William Pitt the Younger was currently prime minister of England (May, 1804—January, 1806). He represented, as the new financial bastion of Britain, the commercial interests that were almost the only British gainers from the war. They had borne substantial losses from French control of the mouths and course of the Rhine; but they were profiting from British control of the seas. This not only stifled most French maritime competition, it enabled Britain to seize French and Dutch colonies at will, and French vessels wherever found. On October 5, 1804, English ships seized several Spanish galleons bound for Spain with silver that would have enabled her to pay much of her debt to France. In December, 1804, England declared war upon Spain, and Spain placed her fleet at the disposal of France. With this exception, Britain, with superior diplomats and judicious subsidies, slowly won to her side Continental Powers richer in men than in gold.

Alexander I could not make up his mind whether he was a liberal reformer and benevolent despot or a martial conqueror called by destiny to dominate Europe. However, he was clear on several points: he wanted to round out his western boundaries by absorbing Wallachia and Moldavia, which belonged to Turkey; consequently he aspired, like the absorbing Catherine, to overcome Turkey, bestride the Bosporus and the Dardanelles, and, in due time, control the Mediterranean; already he held the Ionian Isles. But Napoleon had once captured those islands, and now longed for them; he still hungered for Egypt, and thirsted for the Mediterranean; he had talked of swallowing Turkey and half of the Orient. Here was a rival gourmand; one or the other must yield. For these and other reasons Alexander had no wish to see England make peace with France. In January, 1805, he signed an alliance with Sweden, which was already allied with England. On July 11 he completed with England a treaty which stipulated that Britain would pay Russia an annual subsidy of £ 1,250,000 for every 100,000 men contributed to the campaigns against France.12

Frederick William III of Prussia parleyed with Napoleon for a year in the hope of adding to his realm the province of Hanover, which the French had taken in 1803. Napoleon offered it on condition of an alliance which would pledge Prussia to support France in maintaining the new status; Frederick did not relish the thought of angry British warships along his coast. On May 24, 1804, he signed an alliance with Russia for united action against any French advance east of the Weser.

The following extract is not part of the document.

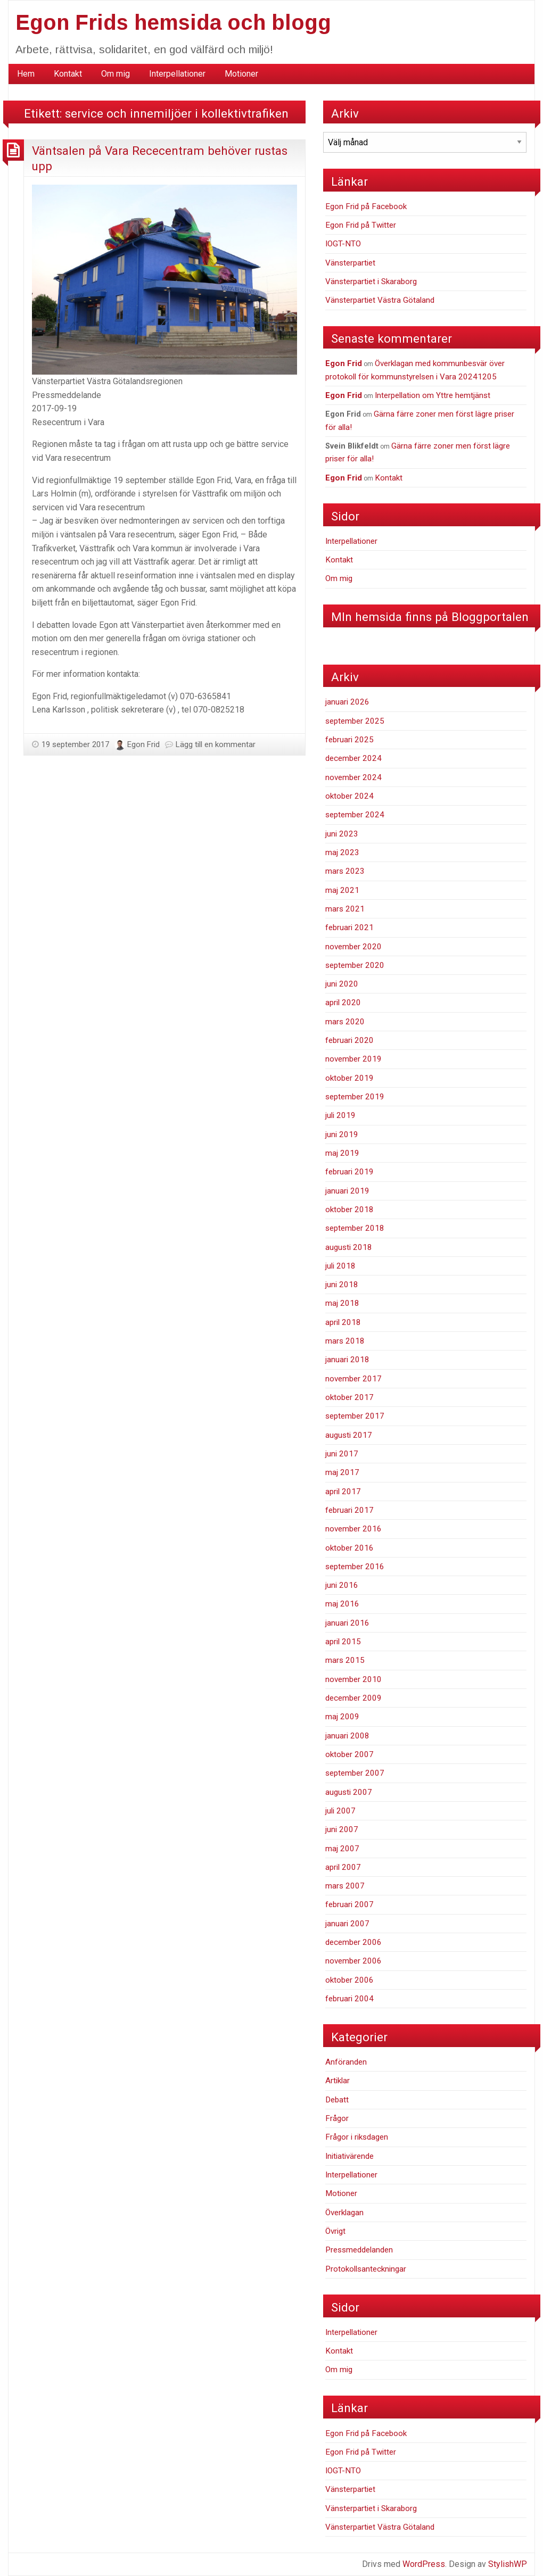  What do you see at coordinates (347, 1736) in the screenshot?
I see `januari 2008` at bounding box center [347, 1736].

Austria too hesitated. If she joined the new coalition she would bear the first brunt of French attack. But Austria, even more closely than England, had felt the successive pushes of Napoleon’s expanding power: the presidency of the Italian Republic, January, 1802; the French annexation of Piedmont, September, 1802; the Swiss submission to a French protectorate, February, 1803; the assumption of the imperial title, May, 1804. And the pushes continued: on May 26, 1805, Napoleon received at Milan the Iron Crown of Lombardy; and on June 6 he accepted the request of the Doge of Genoa that the Ligurian Republic be incorporated into France. When, asked the Austrians, would this new Charlemagne stop? Could he not—unless most of Europe should unite to stop him—easily absorb first the Papal States and then the kingdom of Naples? What then would keep him from appropriating Venice and all of that luscious Venezia which was contributing so indispensably to Austrian revenues? Such was the mood of Austria when Britain offered her fresh subsidies, and Russia promised her 100,000 hardy troops in case France should attack. On June 17, 1805, Austria allied herself with England, Russia, Sweden, and Prussia, and the Third Coalition was complete.